The Spirit (July 28, 1940) “Palyachi, The Killer Clown”

Will Eisner (editor, script, pencils, inks)

Joe Kubert (colors)

Sam Rosen (letters)

Since the last strip, when the Spirit confessed to a murder he did not commit to save Commissioner Dolan’s reputation and career, he’s apparently been taking it easy. The strip opens with a gorgeous, gigantic splash of the title character–Palyachi, introduced by a ringmaster as “a killer clown.”

We get Palyachi’s story—he gets laughs at the circus, but Marka—the maybe belly dancer (it’s never established)—still won’t return his affections. Maybe if he’d kill for her she would, starting with one of the trapeze acrobats. Palyachi’s reluctant, but once he gets going with his criminal ways, he can’t stop himself, going on a rampage around the city.

Despite the first panel after the splash establishing the circus is right near Spirit’s hideout in Wildwood Cemetery, he and Ebony have no idea it’s there. Days into Palyachi’s crime spree (he’s trying for a million bucks to sway Marka), Ebony brings a recent crime to Spirit’s attention in the newspaper.

Spirit immediately deduces it involves a circus, and to their surprise, there’s a circus out the window (of the crypt) they hadn’t noticed for days on end.
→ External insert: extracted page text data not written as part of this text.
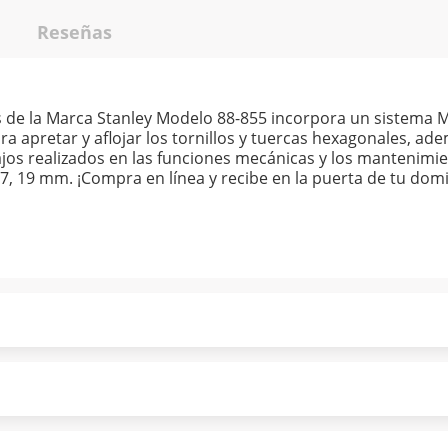
Reseñas
 de la Marca Stanley Modelo 88-855 incorpora un sistema 
ra apretar y aflojar los tornillos y tuercas hexagonales, ad
jos realizados en las funciones mecánicas y los mantenimient
17, 19 mm. ¡Compra en línea y recibe en la puerta de tu domic
ndo puntualmente. Al finalizar tu compra generas el 2% en
forme a norma de Muebles América.
 tu compra es segura de principio a fin.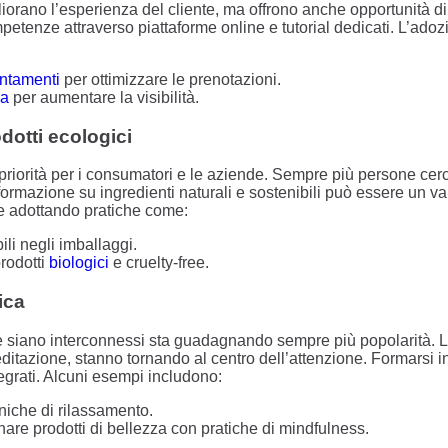
orano l’esperienza del cliente, ma offrono anche opportunità di 
enze attraverso piattaforme online e tutorial dedicati. L’adoz
untamenti
per ottimizzare le prenotazioni.
ia
per aumentare la visibilità.
odotti ecologici
 priorità per i consumatori e le aziende. Sempre più persone cerc
n formazione su ingredienti naturali e sostenibili può essere un v
e adottando pratiche come:
bili negli imballaggi.
rodotti
biologici
e cruelty-free.
ica
 siano interconnessi sta guadagnando sempre più popolarità. Le
ditazione, stanno tornando al centro dell’attenzione. Formarsi 
ntegrati. Alcuni esempi includono:
niche di rilassamento.
e prodotti di bellezza con pratiche di mindfulness.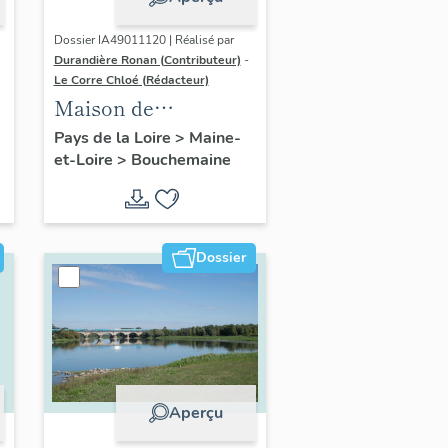
Dossier IA49011120 | Réalisé par
Durandière Ronan (Contributeur)
-
Le Corre Chloé (Rédacteur)
Maison de
villégiature dite les
Pays de la Loire
>
Maine-
et-Loire
>
Bouchemaine
u
Marguerites, 11 quai
de la Noë
Dossier
Aperçu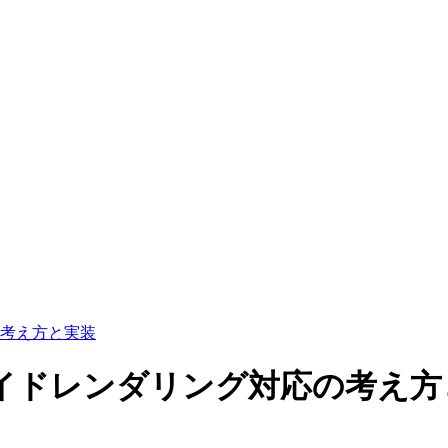
応の考え方と実装
バーサイドレンダリング対応の考え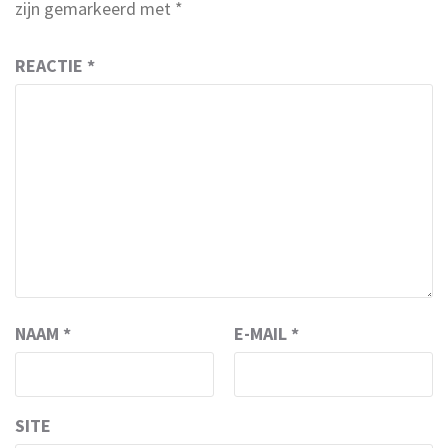
zijn gemarkeerd met
*
REACTIE
*
NAAM
*
E-MAIL
*
SITE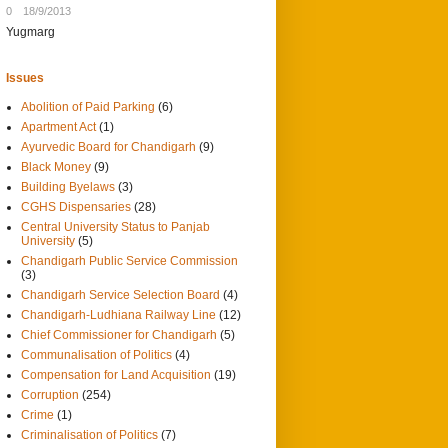
0
18/9/2013
Yugmarg
Issues
Abolition of Paid Parking
(6)
Apartment Act
(1)
Ayurvedic Board for Chandigarh
(9)
Black Money
(9)
Building Byelaws
(3)
CGHS Dispensaries
(28)
Central University Status to Panjab
University
(5)
Chandigarh Public Service Commission
(3)
Chandigarh Service Selection Board
(4)
Chandigarh-Ludhiana Railway Line
(12)
Chief Commissioner for Chandigarh
(5)
Communalisation of Politics
(4)
Compensation for Land Acquisition
(19)
Corruption
(254)
Crime
(1)
Criminalisation of Politics
(7)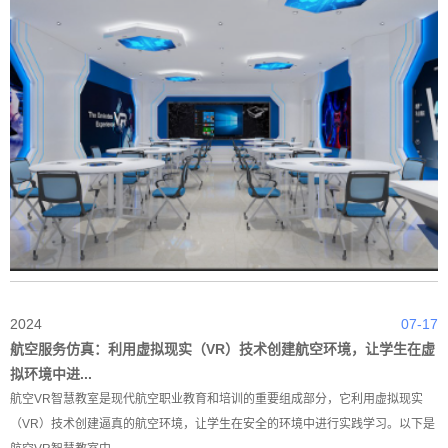
2024
07-17
航空服务仿真：利用虚拟现实（VR）技术创建航空环境，让学生在虚
拟环境中进...
航空VR智慧教室是现代航空职业教育和培训的重要组成部分，它利用虚拟现实
（VR）技术创建逼真的航空环境，让学生在安全的环境中进行实践学习。以下是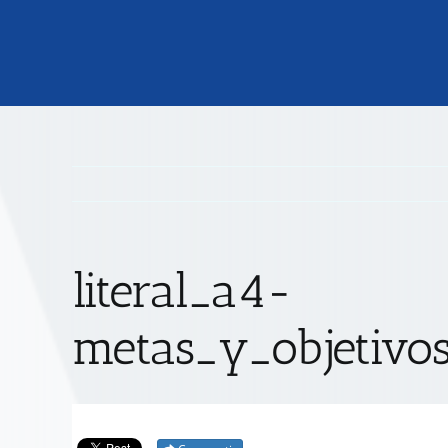
literal_a4-
metas_y_objetivos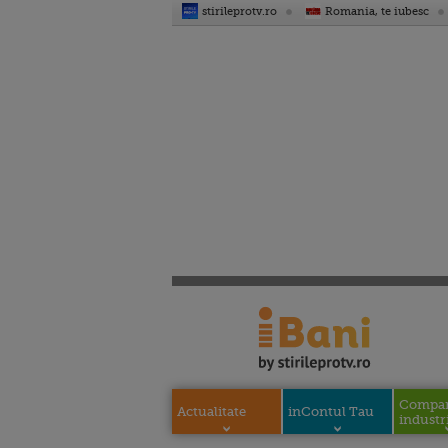
stirileprotv.ro
Romania, te iubesc
Compani
Actualitate
inContul Tau
industri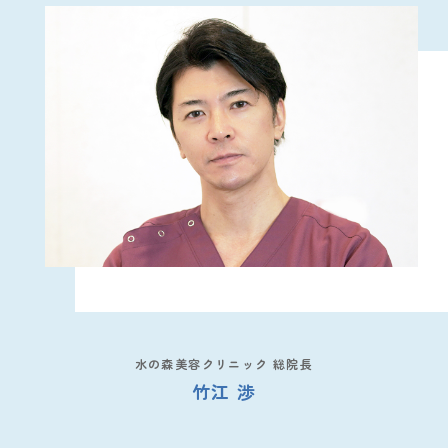
水の森美容クリニック 総院長
竹江 渉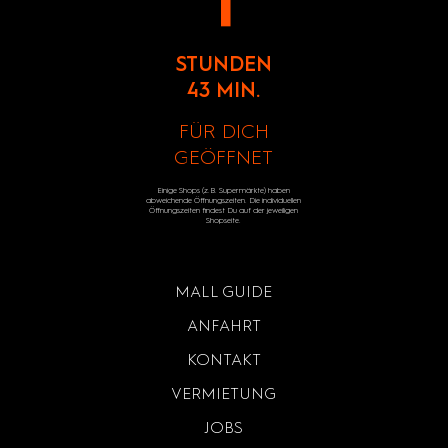
STUNDEN
43 MIN.
FÜR DICH
GEÖFFNET
Einige Shops (z.B. Supermärkte) haben
abweichende Öffnungszeiten. Die individuellen
Öffnungszeiten findest Du auf der jeweiligen
Shopseite.
MALL GUIDE
ANFAHRT
KONTAKT
VERMIETUNG
JOBS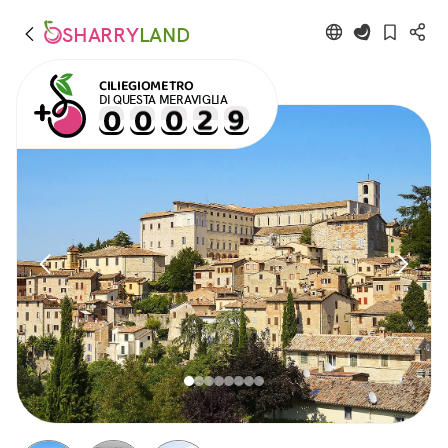
SHARRY
LAND
CILIEGIOMETRO
DI QUESTA MERAVIGLIA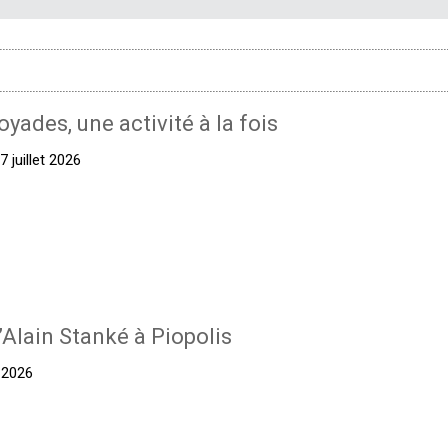
oyades, une activité à la fois
 juillet 2026
’Alain Stanké à Piopolis
t 2026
It’s a little thin, even for a comic strip, but once Spirit gets to the circus—where Marka is going to literally strip down to seduce him, very risqué—it turns into an excellent action strip, and the occasional bumps don’t matter.

The Spirit goes into the situation entirely clueless as to what he’s uncovering and lets Marka convince him Palyachi’s the mastermind. Well, maybe. Spirit definitely plays along with Marka (who gets naked waiting for Spirit to return after dealing with Palyachi), but when he starts suspecting her involvement isn’t clear despite him finding her in possession of all the loot from Palyachi’s heists.

The fight scene has the two running around a circus, including trapeze action, and even a killer gorilla. Lots of beautiful panels, with phenomenal flow, even as the inking is uneven. Someone in Eisner’s studio still thought dots were going to win over lines.

The finale involves the police, who are after Spirit (the opening origin blurb even includes Spirit being an outlaw now) and don’t care he’s trying to solve a crime spree for him.

It’s rather good, even with the occasional thin plotting, or, in the case of the ending, thin sentiment.